Hans Christian Hagedorn (1888–1971) was born in Copenhagen. He received his medical degree in 1912. After residency at Herning Hospital for 1 year, he became a general practitioner in Brande in central Jylland but moved back to Copenhagen in 1919, where he was employed in the medical department at Kommunehospitalet. Diabetes was one of his greatest interests, and he became Marie Krogh’s physician after she developed diabetes. He received his doctorate in 1921, defending his dissertation on the regulation of blood glucose in humans (Blodsukkerregulation hos mennesket), attended by August Krogh and others. Hagedorn was renowned in Denmark and abroad.

August Kongsted
August Kongsted

August Julius Helmuth Kongsted (1870–1939) was born in Slagelse, Denmark and educated at the pharmacy in the town. In 1908 he acquired Løve Apotek in Copenhagen and created Løvens kemiske Fabrik (now LEO Pharma). One of the first products the company developed was heart medicine based on the digitalis plant, a project on which Marie Krogh worked.
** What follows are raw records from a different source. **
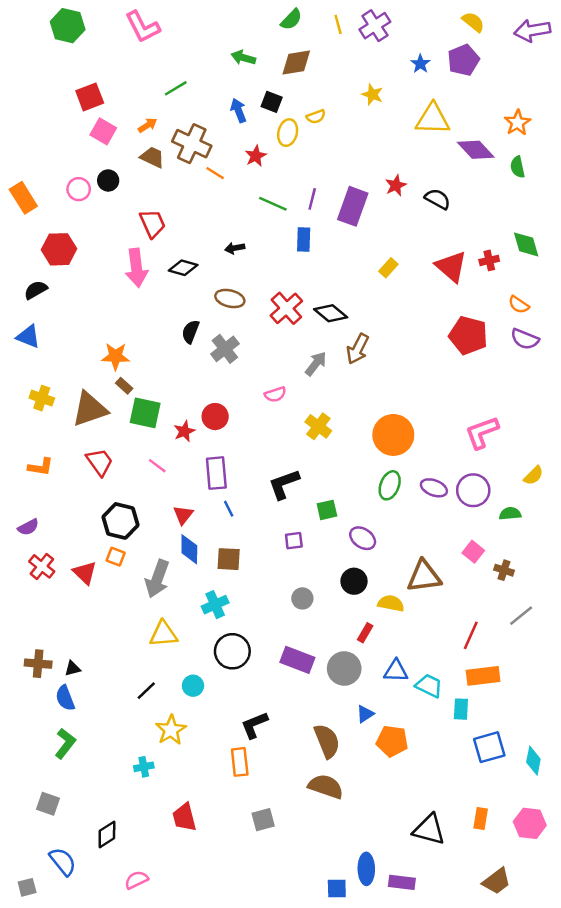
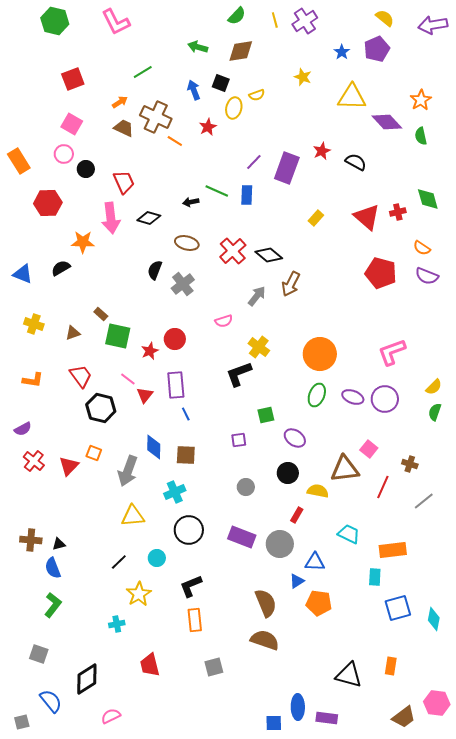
pink square: (103, 131) -> (72, 124), moved
black circle: (108, 181) -> (86, 169), moved
purple line: (312, 199) -> (254, 162), turned 30
green line: (273, 204) -> (217, 191), moved
black semicircle: (36, 290) -> (61, 268), moved
orange star: (116, 356) -> (83, 242), moved
brown triangle: (90, 409) -> (73, 333), size x0.5
black L-shape: (284, 484) -> (239, 374), moved
green semicircle: (510, 514) -> (435, 412), moved, turned -66
red triangle: (183, 515) -> (145, 395), moved
black hexagon: (120, 521) -> (101, 408), moved
pink square: (473, 552) -> (369, 449), moved
red triangle: (85, 573) -> (69, 466), turned 30
red line: (471, 635) -> (383, 487), moved
blue triangle: (396, 671) -> (315, 562), moved
cyan trapezoid: (429, 686) -> (349, 534), moved
black L-shape: (254, 725) -> (191, 586), moved
pink hexagon: (530, 823) -> (437, 703), moved
black diamond: (107, 834) -> (87, 679), size x1.4

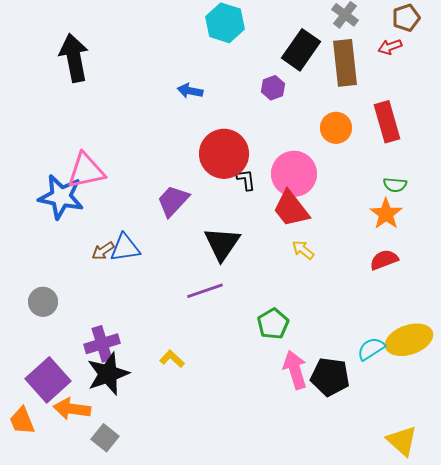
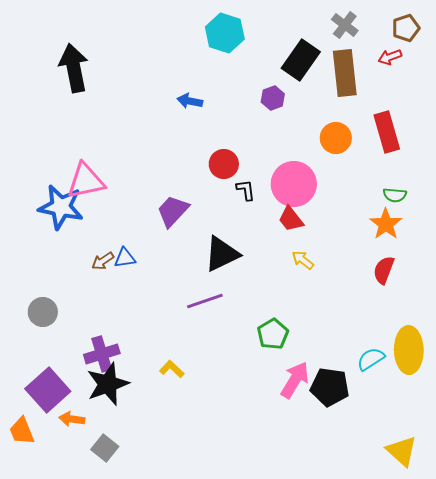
red circle: (224, 154) -> (224, 164), size x0.6
red trapezoid: (291, 209) -> (291, 219), size x0.7
black triangle: (222, 244) -> (222, 254), turned 30
blue triangle: (125, 248) -> (125, 258), size x0.7
red semicircle: (384, 260) -> (384, 270), turned -48
yellow ellipse: (409, 340) -> (409, 350), turned -72
pink arrow: (295, 370) -> (295, 380), turned 48
orange arrow: (72, 409) -> (72, 419), size x0.7

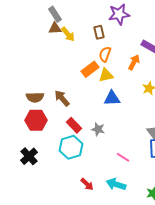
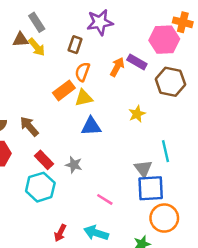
gray rectangle: (55, 14) -> (37, 22), moved
brown rectangle: (99, 32) -> (75, 45), turned 32
orange arrow: (134, 62) -> (117, 67), moved
red arrow: (87, 184) -> (60, 233), turned 72

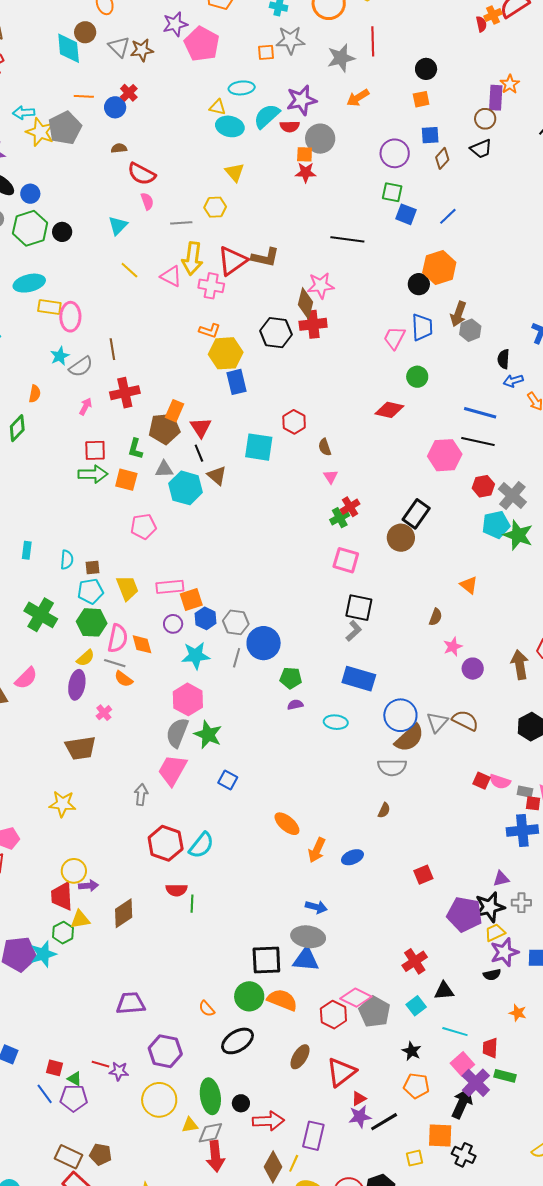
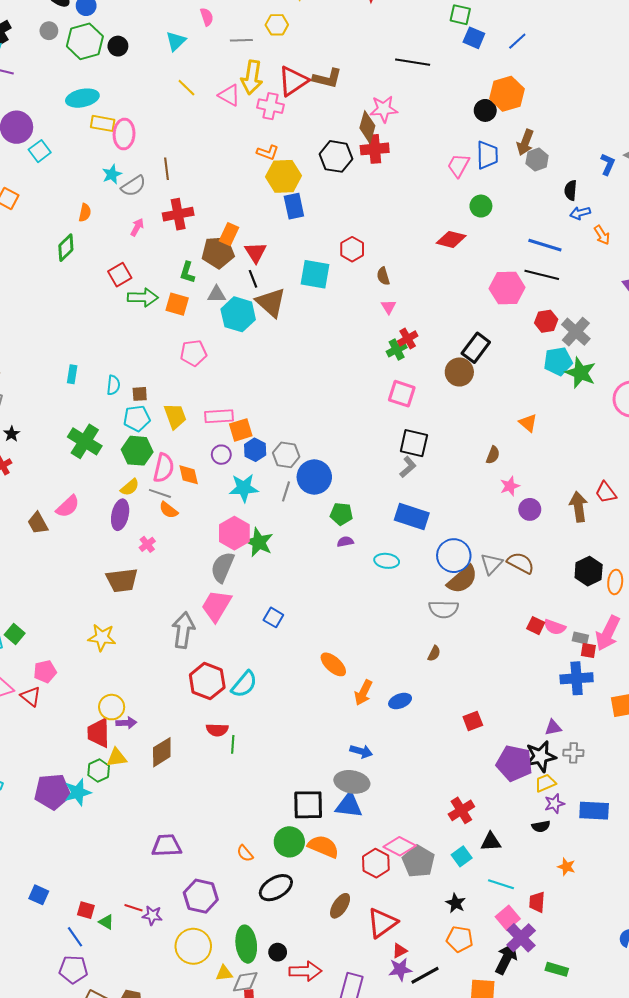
red square: (95, 450) -> (120, 275), moved, turned -30
brown triangle: (217, 475) -> (271, 302), size x1.5
green star: (208, 735) -> (259, 542), moved
gray arrow: (141, 795) -> (183, 630), size x1.6
purple star: (504, 952) -> (554, 804), size x0.7
green rectangle: (505, 1076) -> (557, 969), moved
purple pentagon: (74, 1098) -> (73, 969), moved

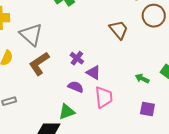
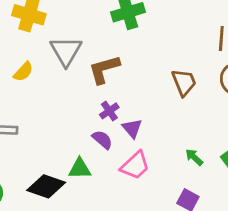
purple cross: (77, 58) -> (109, 111), moved
brown L-shape: (39, 64) -> (104, 69), moved
pink trapezoid: (104, 97) -> (135, 165), turned 35

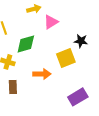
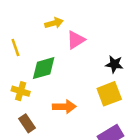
yellow square: (66, 58) -> (109, 94), moved
brown rectangle: (13, 87) -> (27, 123), turned -32

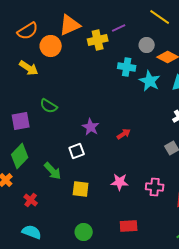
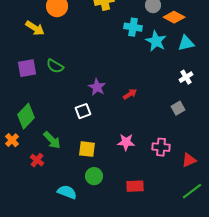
purple square: (21, 121) -> (27, 68), moved
green arrow: (53, 171) -> (52, 140), moved
cyan semicircle: (32, 232) -> (67, 192), moved
green circle: (84, 232) -> (94, 176), moved

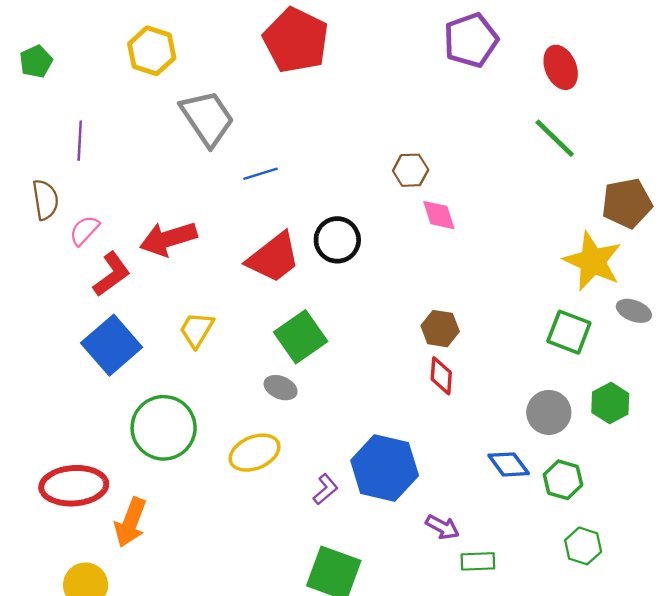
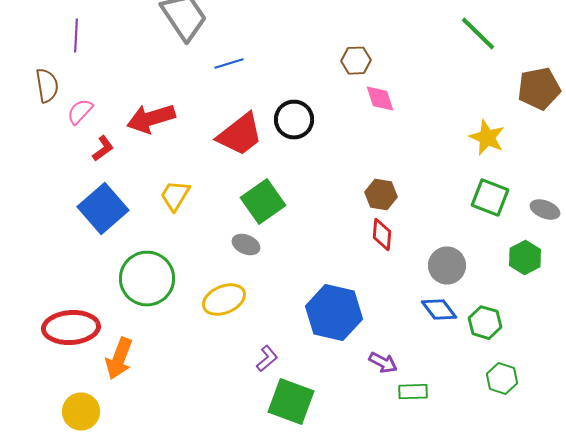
yellow star: (593, 261) -> (487, 138), moved, size x0.7
red L-shape: (112, 274) -> (103, 149), size x0.7
gray ellipse: (634, 311) -> (545, 210), moved
gray circle: (549, 412) -> (447, 266), moved
purple L-shape: (325, 489) -> (267, 359), moved

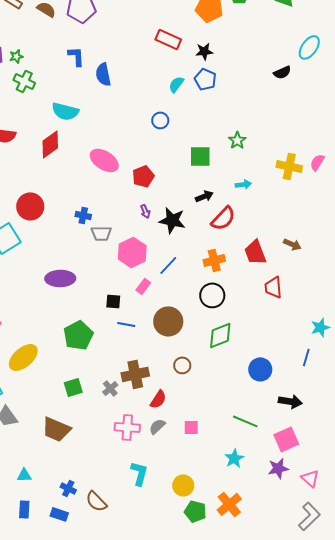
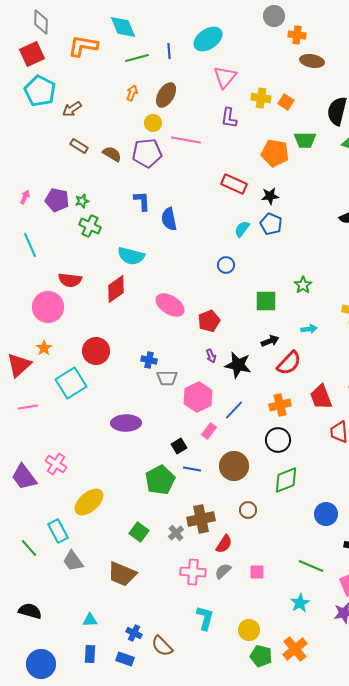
black square: (113, 301) -> (179, 446), turned -35
green pentagon: (78, 335) -> (160, 480), moved
green square: (73, 387) -> (139, 532), turned -36

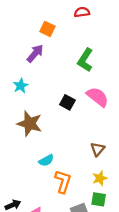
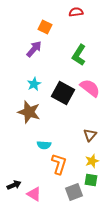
cyan star: (21, 86) -> (34, 84), moved
black square: (67, 102) -> (63, 93), size x1.6
cyan semicircle: (46, 160) -> (44, 145), turned 32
Kongsted was a skilled pharmaceutical manufacturer and possessed resources that enabled him to make laboratory and manufacturing facilities available for both development and the initial manufacture of insulin. He was also able to pay the necessary investment costs.

Thorvald Pedersen
Thorvald Pedersen

Thorvald Andreas Pedersen (1887–1961) was interested in books as a child and fascinated with botany, which led him to pharmacy. He became a trainee pharmacist in Hobro and received a degree in pharmacy in 1910. In addition to his employment, he began to study chemistry in 1912, and from 1918–1923 he was employed as a chemist at Dansk Sojakagefabrik (a soybean-processing plant), before joining his brother to work on the manufacture of insulin.